**** Data extracts ****

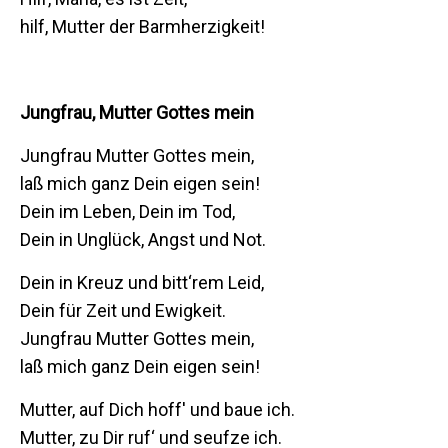
hilf, Mutter der Barmherzigkeit!
Jungfrau, Mutter Gottes mein
Jungfrau Mutter Gottes mein,
laß mich ganz Dein eigen sein!
Dein im Leben, Dein im Tod,
Dein in Unglück, Angst und Not.
Dein in Kreuz und bitt‘rem Leid,
Dein für Zeit und Ewigkeit.
Jungfrau Mutter Gottes mein,
laß mich ganz Dein eigen sein!
Mutter, auf Dich hoff' und baue ich.
Mutter, zu Dir ruf‘ und seufze ich.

****

- _What you are asked to do_
Would you set down the records above once more, exactly, with the pictures removed?

- _Final answer_
hilf, Mutter der Barmherzigkeit!
Jungfrau, Mutter Gottes mein
Jungfrau Mutter Gottes mein,
laß mich ganz Dein eigen sein!
Dein im Leben, Dein im Tod,
Dein in Unglück, Angst und Not.
Dein in Kreuz und bitt‘rem Leid,
Dein für Zeit und Ewigkeit.
Jungfrau Mutter Gottes mein,
laß mich ganz Dein eigen sein!
Mutter, auf Dich hoff' und baue ich.
Mutter, zu Dir ruf‘ und seufze ich.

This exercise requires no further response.